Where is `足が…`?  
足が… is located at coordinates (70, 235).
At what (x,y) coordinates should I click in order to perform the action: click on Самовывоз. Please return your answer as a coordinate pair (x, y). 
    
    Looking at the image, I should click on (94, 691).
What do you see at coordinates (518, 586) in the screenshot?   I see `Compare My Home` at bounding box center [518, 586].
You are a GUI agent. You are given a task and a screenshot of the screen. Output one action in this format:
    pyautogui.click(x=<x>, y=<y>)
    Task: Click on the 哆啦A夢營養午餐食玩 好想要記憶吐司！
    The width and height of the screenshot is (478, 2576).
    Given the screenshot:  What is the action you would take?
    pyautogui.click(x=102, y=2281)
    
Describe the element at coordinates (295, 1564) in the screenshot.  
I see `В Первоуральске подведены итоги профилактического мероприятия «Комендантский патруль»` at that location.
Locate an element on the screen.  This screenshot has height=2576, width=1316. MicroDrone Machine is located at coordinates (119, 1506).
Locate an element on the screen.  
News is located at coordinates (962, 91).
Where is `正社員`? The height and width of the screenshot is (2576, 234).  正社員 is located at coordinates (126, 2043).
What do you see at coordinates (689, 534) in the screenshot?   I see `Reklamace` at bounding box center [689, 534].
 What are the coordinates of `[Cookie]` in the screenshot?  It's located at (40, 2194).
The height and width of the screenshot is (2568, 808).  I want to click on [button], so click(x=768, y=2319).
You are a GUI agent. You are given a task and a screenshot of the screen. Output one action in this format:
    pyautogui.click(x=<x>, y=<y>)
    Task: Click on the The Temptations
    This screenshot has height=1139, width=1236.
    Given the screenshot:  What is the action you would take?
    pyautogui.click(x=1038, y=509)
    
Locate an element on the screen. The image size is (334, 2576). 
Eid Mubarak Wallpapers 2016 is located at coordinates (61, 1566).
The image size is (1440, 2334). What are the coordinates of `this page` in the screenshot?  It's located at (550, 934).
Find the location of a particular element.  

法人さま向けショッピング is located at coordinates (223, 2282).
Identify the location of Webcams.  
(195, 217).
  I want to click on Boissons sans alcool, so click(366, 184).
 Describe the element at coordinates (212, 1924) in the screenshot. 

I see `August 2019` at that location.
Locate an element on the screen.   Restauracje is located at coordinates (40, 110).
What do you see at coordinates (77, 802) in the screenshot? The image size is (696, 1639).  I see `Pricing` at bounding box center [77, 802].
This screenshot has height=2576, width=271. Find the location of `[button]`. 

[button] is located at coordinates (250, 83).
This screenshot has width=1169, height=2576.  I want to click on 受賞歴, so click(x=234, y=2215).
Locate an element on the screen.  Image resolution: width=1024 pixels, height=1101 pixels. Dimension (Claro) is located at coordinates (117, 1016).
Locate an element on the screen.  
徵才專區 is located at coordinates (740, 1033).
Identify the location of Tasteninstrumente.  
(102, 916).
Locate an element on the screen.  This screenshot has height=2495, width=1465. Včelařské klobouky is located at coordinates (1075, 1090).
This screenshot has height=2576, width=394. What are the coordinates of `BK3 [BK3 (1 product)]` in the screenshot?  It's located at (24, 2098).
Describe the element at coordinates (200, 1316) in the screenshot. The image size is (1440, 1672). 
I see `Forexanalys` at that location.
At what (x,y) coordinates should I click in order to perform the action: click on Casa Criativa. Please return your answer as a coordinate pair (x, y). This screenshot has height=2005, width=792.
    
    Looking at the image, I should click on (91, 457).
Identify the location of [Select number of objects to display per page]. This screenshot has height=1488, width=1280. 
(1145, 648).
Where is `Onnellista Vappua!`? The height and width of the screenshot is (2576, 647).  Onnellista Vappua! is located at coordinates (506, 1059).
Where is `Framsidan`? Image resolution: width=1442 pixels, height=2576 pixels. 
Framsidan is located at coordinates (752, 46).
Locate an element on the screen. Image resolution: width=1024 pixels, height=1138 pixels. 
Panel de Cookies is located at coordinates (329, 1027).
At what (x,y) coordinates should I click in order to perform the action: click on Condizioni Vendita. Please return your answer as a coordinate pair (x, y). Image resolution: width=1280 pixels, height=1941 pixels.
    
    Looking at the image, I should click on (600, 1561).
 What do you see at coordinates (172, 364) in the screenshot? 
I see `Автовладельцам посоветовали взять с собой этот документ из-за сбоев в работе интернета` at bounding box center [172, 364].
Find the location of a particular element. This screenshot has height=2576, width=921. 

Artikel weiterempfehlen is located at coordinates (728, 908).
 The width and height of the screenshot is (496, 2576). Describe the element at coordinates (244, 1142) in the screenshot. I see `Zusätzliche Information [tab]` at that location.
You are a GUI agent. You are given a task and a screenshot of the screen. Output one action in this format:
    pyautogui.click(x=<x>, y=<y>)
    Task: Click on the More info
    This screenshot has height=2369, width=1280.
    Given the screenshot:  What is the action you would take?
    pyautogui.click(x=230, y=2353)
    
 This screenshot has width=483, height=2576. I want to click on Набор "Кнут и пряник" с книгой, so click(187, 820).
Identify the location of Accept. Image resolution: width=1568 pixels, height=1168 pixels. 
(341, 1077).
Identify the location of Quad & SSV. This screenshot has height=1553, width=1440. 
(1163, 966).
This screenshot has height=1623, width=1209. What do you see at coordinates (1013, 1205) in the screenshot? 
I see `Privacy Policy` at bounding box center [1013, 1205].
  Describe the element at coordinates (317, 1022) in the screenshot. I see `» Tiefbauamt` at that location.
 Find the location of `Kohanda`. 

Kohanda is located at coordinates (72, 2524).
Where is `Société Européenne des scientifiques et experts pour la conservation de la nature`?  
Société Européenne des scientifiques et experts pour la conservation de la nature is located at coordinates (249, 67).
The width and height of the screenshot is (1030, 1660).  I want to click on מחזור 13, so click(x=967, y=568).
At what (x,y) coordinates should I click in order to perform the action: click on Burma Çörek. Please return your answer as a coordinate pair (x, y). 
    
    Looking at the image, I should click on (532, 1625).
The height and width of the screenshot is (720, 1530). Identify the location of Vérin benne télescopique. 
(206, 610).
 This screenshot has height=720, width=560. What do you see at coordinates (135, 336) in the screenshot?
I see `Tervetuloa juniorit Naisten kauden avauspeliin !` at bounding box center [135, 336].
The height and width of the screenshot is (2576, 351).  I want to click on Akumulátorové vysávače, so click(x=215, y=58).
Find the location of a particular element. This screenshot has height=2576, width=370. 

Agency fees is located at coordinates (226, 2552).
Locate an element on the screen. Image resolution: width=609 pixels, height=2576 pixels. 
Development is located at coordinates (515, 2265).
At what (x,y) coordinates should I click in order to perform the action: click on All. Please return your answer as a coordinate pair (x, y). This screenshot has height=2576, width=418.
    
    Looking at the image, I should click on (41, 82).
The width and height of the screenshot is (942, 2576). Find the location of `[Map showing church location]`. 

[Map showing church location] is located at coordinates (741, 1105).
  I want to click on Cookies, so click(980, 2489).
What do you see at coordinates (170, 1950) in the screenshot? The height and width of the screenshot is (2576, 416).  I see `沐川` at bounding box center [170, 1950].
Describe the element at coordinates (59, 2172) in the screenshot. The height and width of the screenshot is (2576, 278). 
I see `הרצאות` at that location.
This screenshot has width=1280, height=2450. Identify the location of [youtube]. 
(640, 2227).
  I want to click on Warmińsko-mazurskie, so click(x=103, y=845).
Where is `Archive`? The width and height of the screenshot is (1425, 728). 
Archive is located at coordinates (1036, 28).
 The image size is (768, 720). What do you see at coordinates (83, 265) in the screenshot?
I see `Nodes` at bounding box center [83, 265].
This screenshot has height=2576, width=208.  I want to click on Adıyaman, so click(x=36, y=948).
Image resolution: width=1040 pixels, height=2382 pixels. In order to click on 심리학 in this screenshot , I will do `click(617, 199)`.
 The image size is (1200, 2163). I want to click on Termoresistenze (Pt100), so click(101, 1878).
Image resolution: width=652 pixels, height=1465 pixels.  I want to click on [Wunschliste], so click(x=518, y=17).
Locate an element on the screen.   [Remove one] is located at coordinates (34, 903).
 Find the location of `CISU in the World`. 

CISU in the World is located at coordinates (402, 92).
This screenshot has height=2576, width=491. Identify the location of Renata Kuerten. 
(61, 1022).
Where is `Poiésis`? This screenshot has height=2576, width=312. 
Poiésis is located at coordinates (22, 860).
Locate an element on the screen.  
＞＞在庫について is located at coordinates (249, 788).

| Task description |
All lines above from the one containing "This screenshot has width=1169, height=2576." to the one containing "This screenshot has height=2576, width=394." must be repeated exactly, both lines included, and no others.

| Task output |
This screenshot has width=1169, height=2576.  I want to click on 受賞歴, so click(x=234, y=2215).
Locate an element on the screen.  Image resolution: width=1024 pixels, height=1101 pixels. Dimension (Claro) is located at coordinates (117, 1016).
Locate an element on the screen.  
徵才專區 is located at coordinates (740, 1033).
Identify the location of Tasteninstrumente.  
(102, 916).
Locate an element on the screen.  This screenshot has height=2495, width=1465. Včelařské klobouky is located at coordinates (1075, 1090).
This screenshot has height=2576, width=394. What are the coordinates of `BK3 [BK3 (1 product)]` in the screenshot?  It's located at (24, 2098).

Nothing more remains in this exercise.